The validation of these findings is complicated by the long latent period of cervical cancer, the expected rise in diagnoses with the initiation of HPV screening at the primary care level due to its increased sensitivity for this condition, relative to cytologic assessment. The researchers comment, “Evaluation of screening histories from women diagnosed with cervical cancer once screening services resume will provide the best evidence of the actual impact of 151 COVID-19 delays to cervical screening.”
What are the implications?
The researchers point out, “In the name of equity, therefore, our analysis calls for measures that ensure that women do not miss an entire screening round on account of the COVID-19 disruption, i.e. scenario 2 should be avoided and scenario 1 would be preferable.”
Though this would mean an increase in risk to a much larger number of women, it may be possible to boost screening capacity for a few months to catch up with the backlog and thus reduce the excessive risk over a shorter period. The obvious flaw in this strategy, as the investigators highlight, is the fact that HPV testing and COVID-19 testing use the same set of reagents, directly affecting reagent availability.

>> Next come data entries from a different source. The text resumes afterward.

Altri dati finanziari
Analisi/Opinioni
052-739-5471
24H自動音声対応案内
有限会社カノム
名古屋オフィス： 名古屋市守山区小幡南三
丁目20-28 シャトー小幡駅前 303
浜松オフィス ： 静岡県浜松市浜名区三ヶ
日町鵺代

Nonetheless, this should be pursued as far as possible, and women whose appointments are overdue should be encouraged as far as possible to come in for early screening, to minimize the harm. This demands that they be first identified, a difficult enough task at the primary care level, but one which should be prioritized to ensure equitable distribution of care to this group.
medRxiv publishes preliminary scientific reports that are not peer-reviewed and, therefore, should not be regarded as conclusive, guide clinical practice/health-related behavior, or treated as established information.